• _YOUR INSTRUCTIONS_
When the string "each" is part of a line in the data below, report the whole line.

• _AVAILABLE RECORDS_
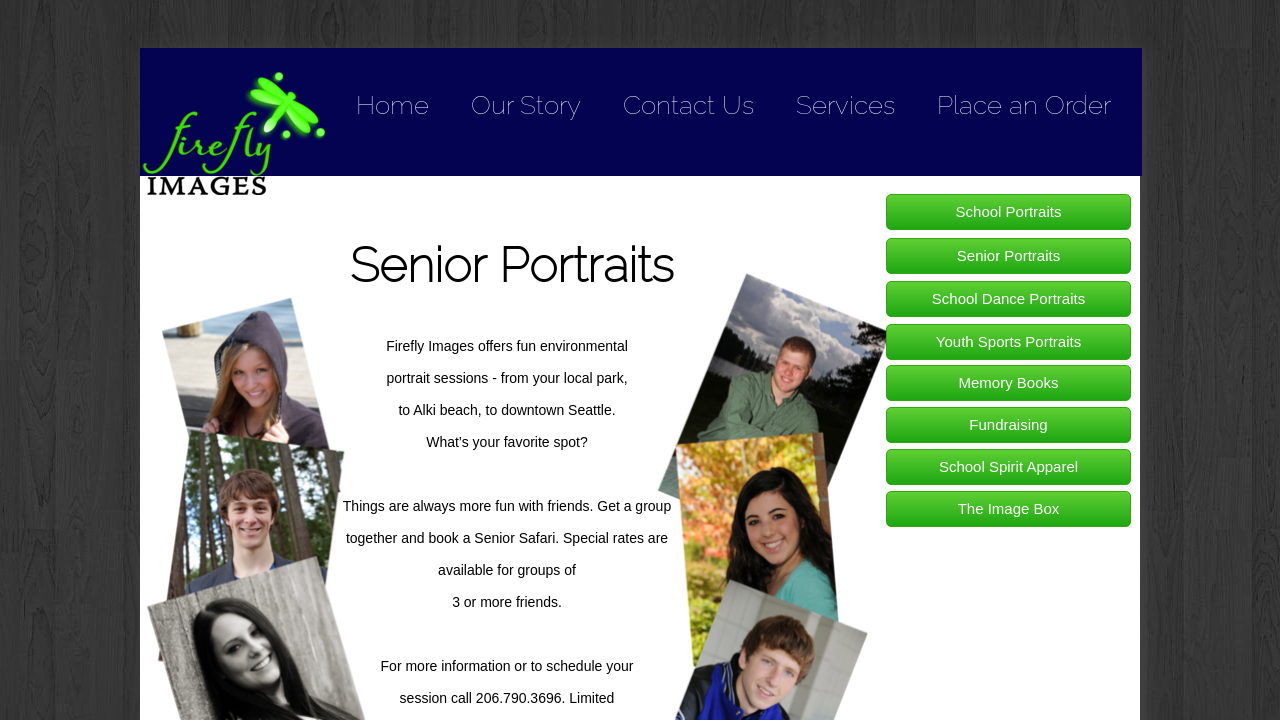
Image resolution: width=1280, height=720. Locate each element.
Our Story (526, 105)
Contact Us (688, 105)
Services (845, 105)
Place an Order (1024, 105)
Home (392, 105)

...

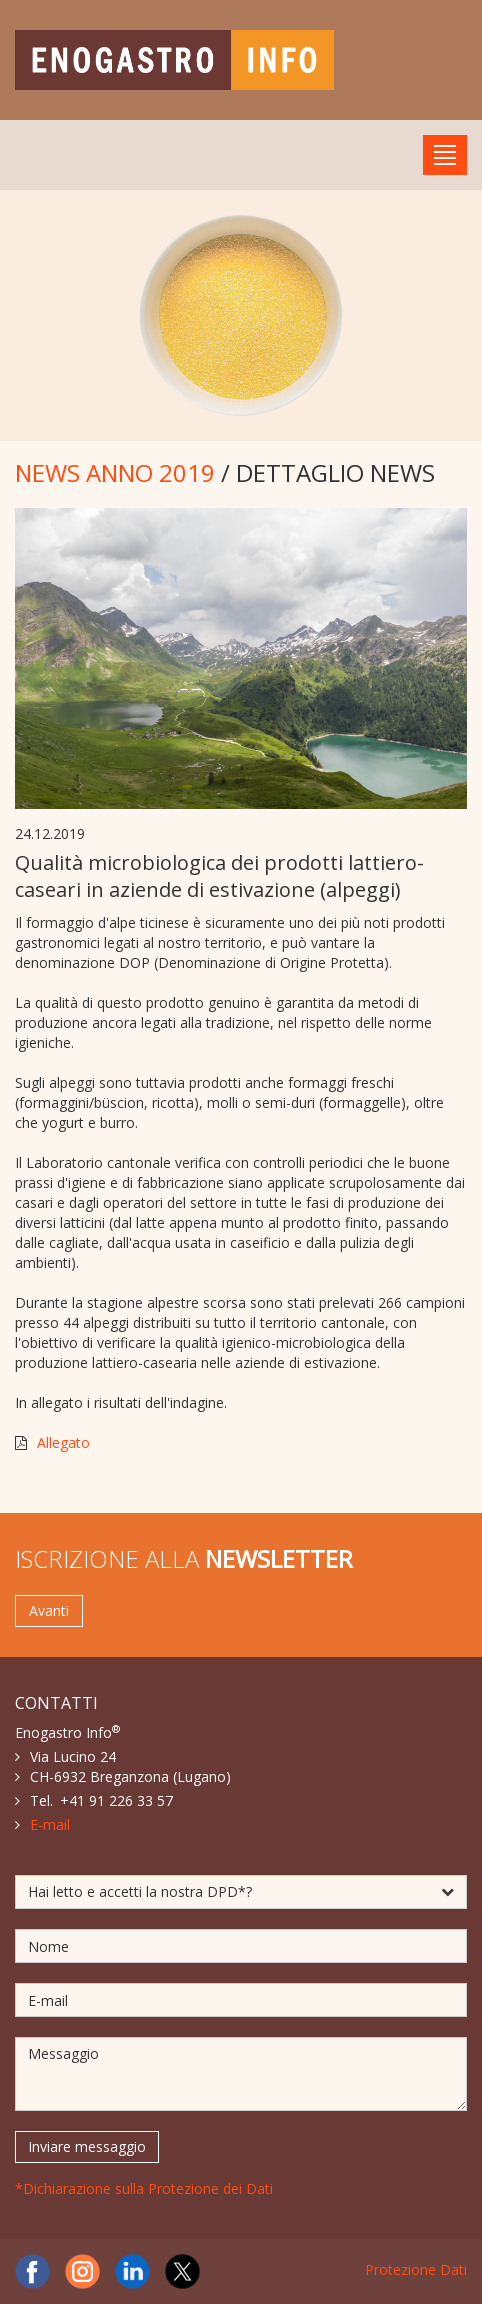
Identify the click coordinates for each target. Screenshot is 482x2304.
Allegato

• _ANSWER TO THIS PROBLEM_
Image resolution: width=1280, height=720. Locate each element.
Identify the click coordinates for each target. Screenshot is 482x2304.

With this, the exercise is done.